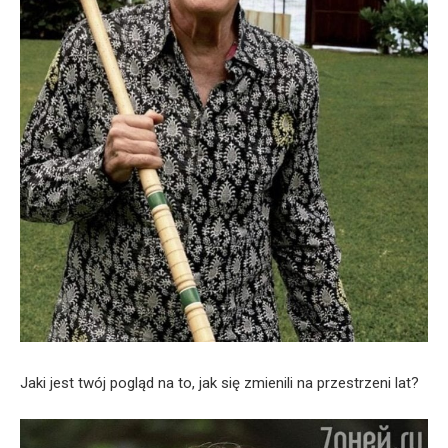
Jaki jest twój pogląd na to, jak się zmienili na przestrzeni lat?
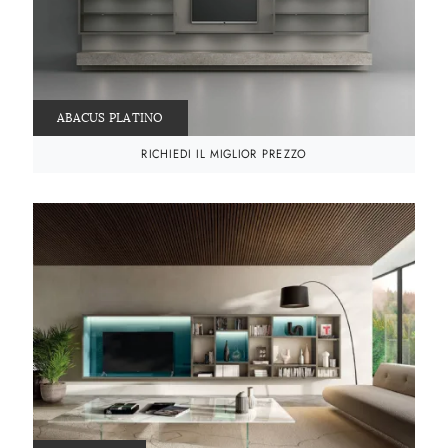
ABACUS PLATINO
RICHIEDI IL MIGLIOR PREZZO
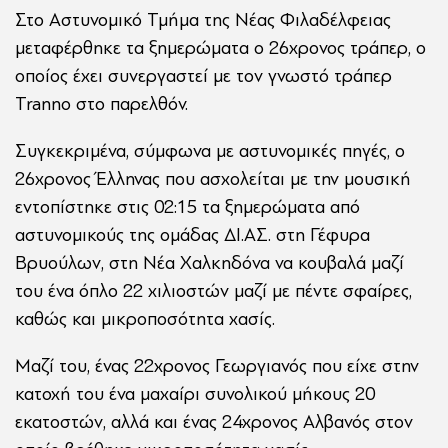
Στο Αστυνομικό Τμήμα της Νέας Φιλαδέλφειας
μεταφέρθηκε τα ξημερώματα ο 26χρονος τράπερ, ο
οποίος έχει συνεργαστεί με τον γνωστό τράπερ
Tranno στο παρελθόν.
Συγκεκριμένα, σύμφωνα με αστυνομικές πηγές, ο
26χρονος Έλληνας που ασχολείται με την μουσική
εντοπίστηκε στις 02:15 τα ξημερώματα από
αστυνομικούς της ομάδας ΔΙ.ΑΣ. στη Γέφυρα
Βρυούλων, στη Νέα Χαλκηδόνα να κουβαλά μαζί
του ένα όπλο 22 χιλιοστών μαζί με πέντε σφαίρες,
καθώς και μικροποσότητα χασίς.
Μαζί του, ένας 22χρονος Γεωργιανός που είχε στην
κατοχή του ένα μαχαίρι συνολικού μήκους 20
εκατοστών, αλλά και ένας 24χρονος Αλβανός στον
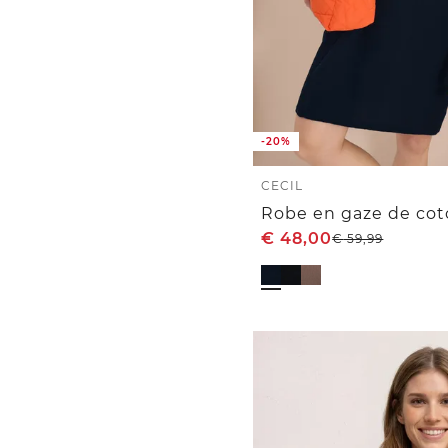
-20%
CECIL
€
48,00
€
59,99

━━━━━━━━━━━━━━━━━━━━━━━━━━━━━━

**THE PROBLEM:** Please return every line of the records above that contains the word "ένας".

**TASK RESULT:**
Μαζί του, ένας 22χρονος Γεωργιανός που είχε στην
εκατοστών, αλλά και ένας 24χρονος Αλβανός στον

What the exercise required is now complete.